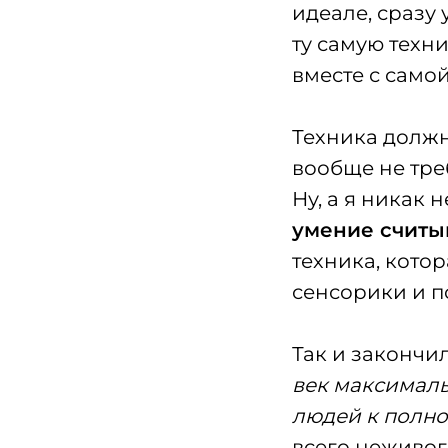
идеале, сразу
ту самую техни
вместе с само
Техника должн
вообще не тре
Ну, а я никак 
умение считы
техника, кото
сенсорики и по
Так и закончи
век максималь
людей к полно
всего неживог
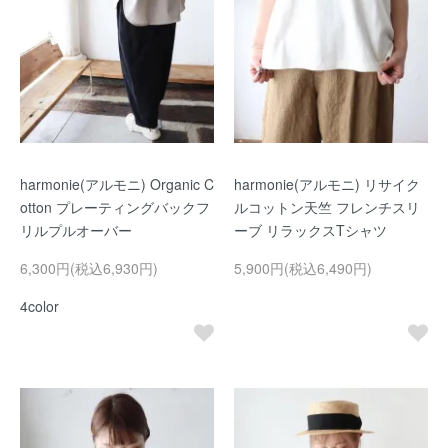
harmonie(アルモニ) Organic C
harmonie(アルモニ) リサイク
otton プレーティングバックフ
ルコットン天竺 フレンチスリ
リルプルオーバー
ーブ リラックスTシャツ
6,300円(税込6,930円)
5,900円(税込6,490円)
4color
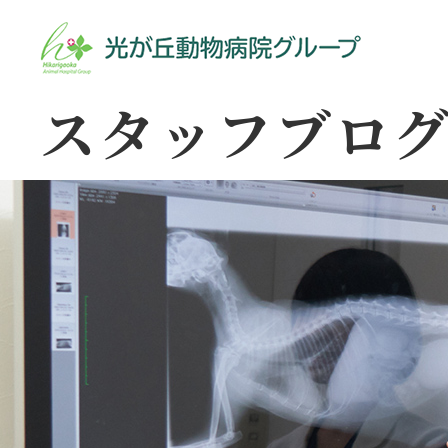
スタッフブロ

____

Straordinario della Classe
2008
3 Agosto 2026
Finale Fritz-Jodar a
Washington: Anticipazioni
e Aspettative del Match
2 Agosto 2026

____

**What this task involves**
The result is a copy of every line above where the word "アルモニ" shows up.

**Task solution**
harmonie(アルモニ) Organic C
harmonie(アルモニ) リサイク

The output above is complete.